We often had to film in imaginative ways, just to get things made. Let My People Go, about apartheid in South Africa, was made here after the Sharpeville killings with money from an incensed public. Every actor and technician worked for nothing. When it was finished, the South African Government took advertising space on the front pages of our major newspapers ‘warning’ people about the film…

We ended the retrospective with Return to Life, made in 1960 for the Foreign Office. It was World Refugee Year and they wanted a film listing everything that Britain had done for refugees. I argued that what would be more valuable was a film that showed what it felt like to be a refugee. They agreed.

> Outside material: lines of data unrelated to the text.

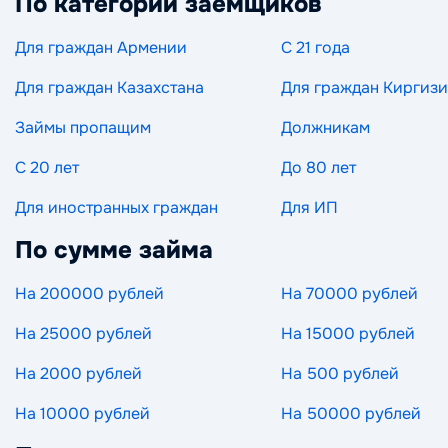
По категории заемщиков
Для граждан Армении
С 21 года
Для граждан Казахстана
Для граждан Киргиз
Займы пропащим
Должникам
С 20 лет
До 80 лет
Для иностранных граждан
Для ИП
По сумме займа
На 200000 рублей
На 70000 рублей
На 25000 рублей
На 15000 рублей
На 2000 рублей
На 500 рублей
На 10000 рублей
На 50000 рублей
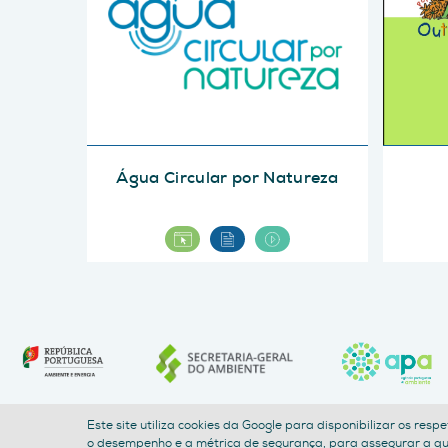
Água Circular por Natureza
Este site utiliza cookies da Google para disponibilizar os res
o desempenho e a métrica de segurança, para assegurar a qual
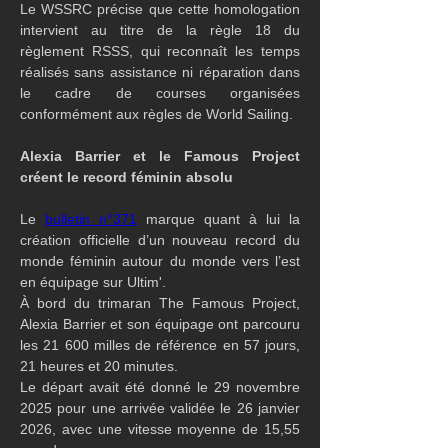
Le WSSRC précise que cette homologation 
intervient au titre de la règle 18 du 
règlement RSSS, qui reconnaît les temps 
réalisés sans assistance ni réparation dans 
le cadre de courses organisées 
conformément aux règles de World Sailing.
Alexia Barrier et le Famous Project 
créent le record féminin absolu
Le 
bulletin n°371
 marque quant à lui la 
création officielle d’un nouveau record du 
monde féminin autour du monde vers l’est 
en équipage sur Ultim'.
À bord du trimaran The Famous Project, 
Alexia Barrier et son équipage ont parcouru 
les 21 600 milles de référence en 57 jours, 
21 heures et 20 minutes.
Le départ avait été donné le 29 novembre 
2025 pour une arrivée validée le 26 janvier 
2026, avec une vitesse moyenne de 15,55 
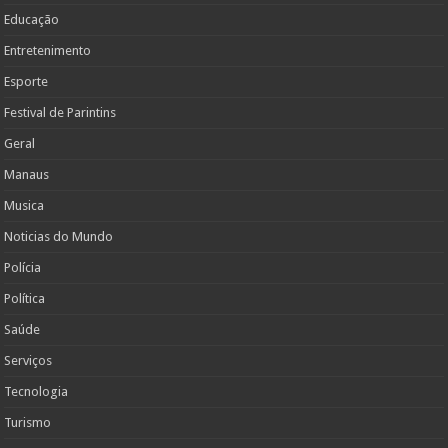
Educação
Entretenimento
Esporte
Festival de Parintins
Geral
Manaus
Musica
Noticias do Mundo
Polícia
Política
Saúde
Serviços
Tecnologia
Turismo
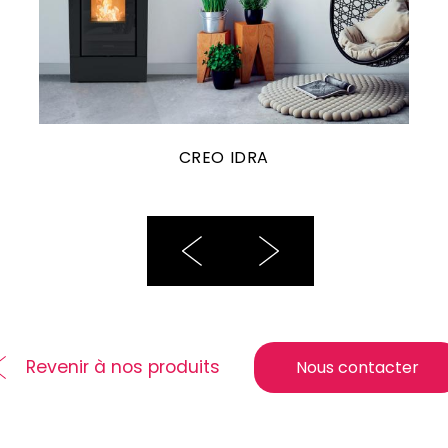
CREO IDRA
Revenir à nos produits
Nous contacter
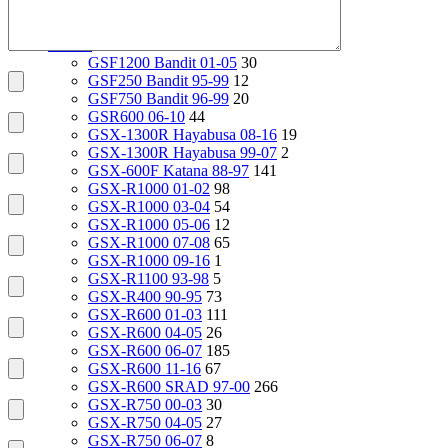
VTR1000F 97-06
29
X4 97-99
24
Suzuki
2112
GSF1200 Bandit 01-05
30
GSF250 Bandit 95-99
12
GSF750 Bandit 96-99
20
GSR600 06-10
44
GSX-1300R Hayabusa 08-16
19
GSX-1300R Hayabusa 99-07
2
GSX-600F Katana 88-97
141
GSX-R1000 01-02
98
GSX-R1000 03-04
54
GSX-R1000 05-06
12
GSX-R1000 07-08
65
GSX-R1000 09-16
1
GSX-R1100 93-98
5
GSX-R400 90-95
73
GSX-R600 01-03
111
GSX-R600 04-05
26
GSX-R600 06-07
185
GSX-R600 11-16
67
GSX-R600 SRAD 97-00
266
GSX-R750 00-03
30
GSX-R750 04-05
27
GSX-R750 06-07
8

The film is about what life is like in their first months here for a family from Yugoslavia - a young mother with a nine year old boy and baby son, her husband and his mother. The young mother had her real children. The man playing her husband had been a prisoner of the Russians for two years, in solitary confinement and in the dark. The woman playing his mother been a slave worker in Auschwitz and had prayed every night that the R.A.F. would bomb the place and kill her. She gassed herself before the film was finished. There were three of us at her funeral: the priest, the warden of the hostel where we filmed and me. On the last day on location, when everybody was saying goodbye, the young woman and the man would not shake hands. She was Croat, he was Serb and they spat at each other.

At every show people were touched, moved, shaken, disturbed by what they saw. One letter seemed to sum up all nine screenings. “…Audiences seemed taken aback by the personal commitment, the strong sense of authorship and the diversity of styles, tone and subject matter, rare in an individual filmmaker”.

Then there was the impact of seeing the films on a big screen and the comparison with television documentaries today. A former Channel 4 executive wrote, “…they operate at a completely different pace and frequently chew subjects up and spit them out… The films in the retrospective were the complete antithesis. There was room to breathe, to think and digest and, in spite of their age, the work is still fresh and original, the message strong. They have a timeless quality and a strong sense of prevailing humanity”.

One final thought. As my 80th birthday approaches, I realize how fortunate I am to have had this retrospective, not as an obituary, but while I am still breathing; and to have been given the opportunity to acknowledge publicly what I owed to everyone in the Crown Film Unit, where I started as an assistant to committed editors and directors.


Shooting the Message, a retrospective of the work of John Krish, was held at the National Film Theatre, London in April and May. The above text was extracted from a longer piece.